GOAL OF THE EXERCISE →
Should the entries contain pictures, leave them out and return exactly the lines from the first through the line holding "ومجموعها الكلي لصالح".

PROVIDED DATA →
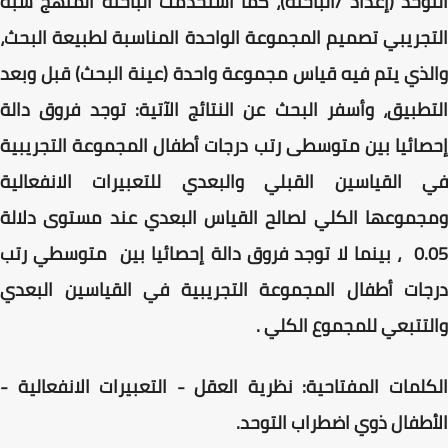
التوحد (إعداد /الباحثة)، كما استخدمت الباحثة المنهج شبه
التجريبي تصميم المجموعة الواحدة المناسبة لطبيعة البحث،
والذي يتم فيه قياس مجموعة واحدة (عينة البحث) قبل وبعد
التطبيق، وأسفر البحث عن النتائج الآتية: توجد فروق دالة
إحصائيا بين متوسطی رتب درجات أطفال المجموعة التجريبية
في القياسين القبلي والبعدي للتعبيرات الانفعالية
ومجموعها الكلي لصالح القياس البعدي عند مستوى دلالة
0.05 ، بينما لا توجد فروق دالة إحصائيا بين متوسطي رتب
درجات أطفال المجموعة التجريبية في القياسين البعدي
والتتبعي للمجموع الكلي .
الكلمات المفتاحية: نظرية العقل - التعبيرات الانفعالية -
الأطفال ذوي اضطراب التوحد.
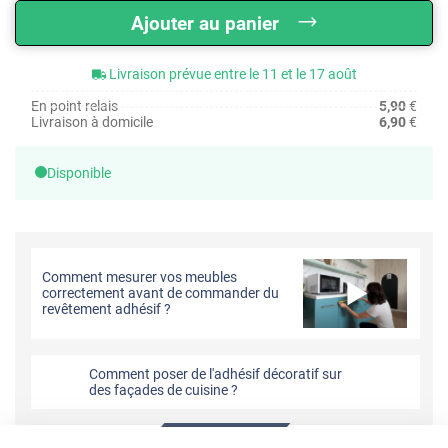
Ajouter au panier
Livraison prévue entre le 11 et le 17 août
En point relais
5,90
€
Livraison à domicile
6,90
€
Disponible
Comment mesurer vos meubles
correctement avant de commander du
revêtement adhésif ?
Comment poser de l'adhésif décoratif sur
des façades de cuisine ?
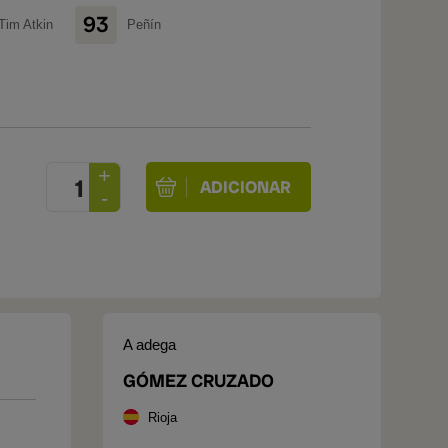
93
Tim Atkin
Peñín
A adega
GÓMEZ CRUZADO
Rioja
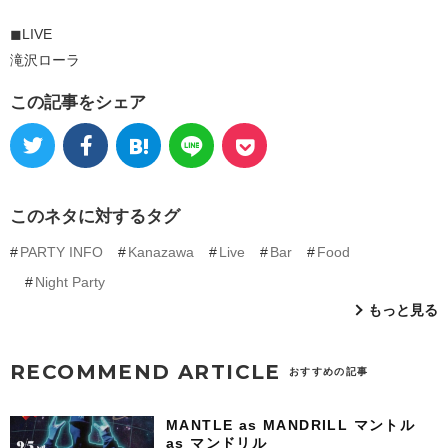
◼︎LIVE
滝沢ローラ
この記事をシェア
このネタに対するタグ
PARTY INFO
Kanazawa
Live
Bar
Food
Night Party
もっと見る
RECOMMEND ARTICLE
おすすめの記事
MANTLE as MANDRILL マントル
as マンドリル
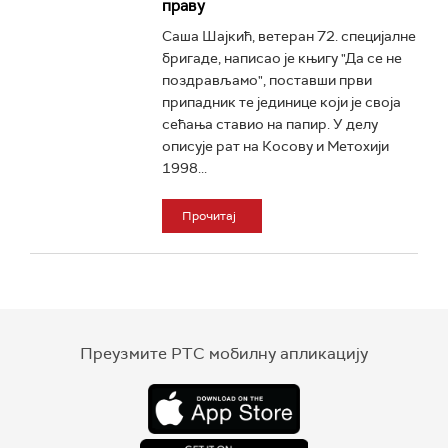
праву
Саша Шајкић, ветеран 72. специјалне
бригаде, написао је књигу "Да се не
поздрављамо", поставши први
припадник те јединице који је своја
сећања ставио на папир. У делу
описује рат на Косову и Метохији
1998...
Прочитај
Преузмите РТС мобилну апликацију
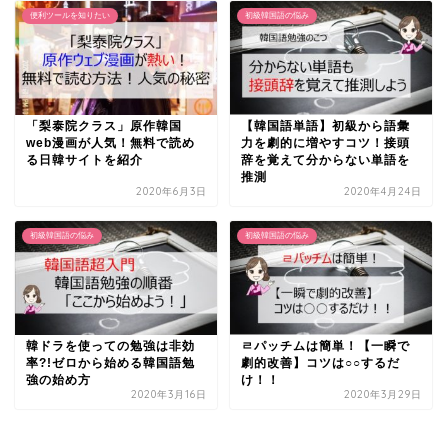
便利ツールを知りたい
初級韓国語の悩み
「梨泰院クラス」原作韓国
【韓国語単語】初級から語彙
web漫画が人気！無料で読め
力を劇的に増やすコツ！接頭
る日韓サイトを紹介
辞を覚えて分からない単語を
推測
2020年6月3日
2020年4月24日
初級韓国語の悩み
初級韓国語の悩み
韓ドラを使っての勉強は非効
ㄹパッチムは簡単！【一瞬で
率?!ゼロから始める韓国語勉
劇的改善】コツは○○するだ
強の始め方
け！！
2020年3月16日
2020年3月29日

ANSWER BOX →
التوحد (إعداد /الباحثة)، كما استخدمت الباحثة المنهج شبه
التجريبي تصميم المجموعة الواحدة المناسبة لطبيعة البحث،
والذي يتم فيه قياس مجموعة واحدة (عينة البحث) قبل وبعد
التطبيق، وأسفر البحث عن النتائج الآتية: توجد فروق دالة
إحصائيا بين متوسطی رتب درجات أطفال المجموعة التجريبية
في القياسين القبلي والبعدي للتعبيرات الانفعالية
ومجموعها الكلي لصالح القياس البعدي عند مستوى دلالة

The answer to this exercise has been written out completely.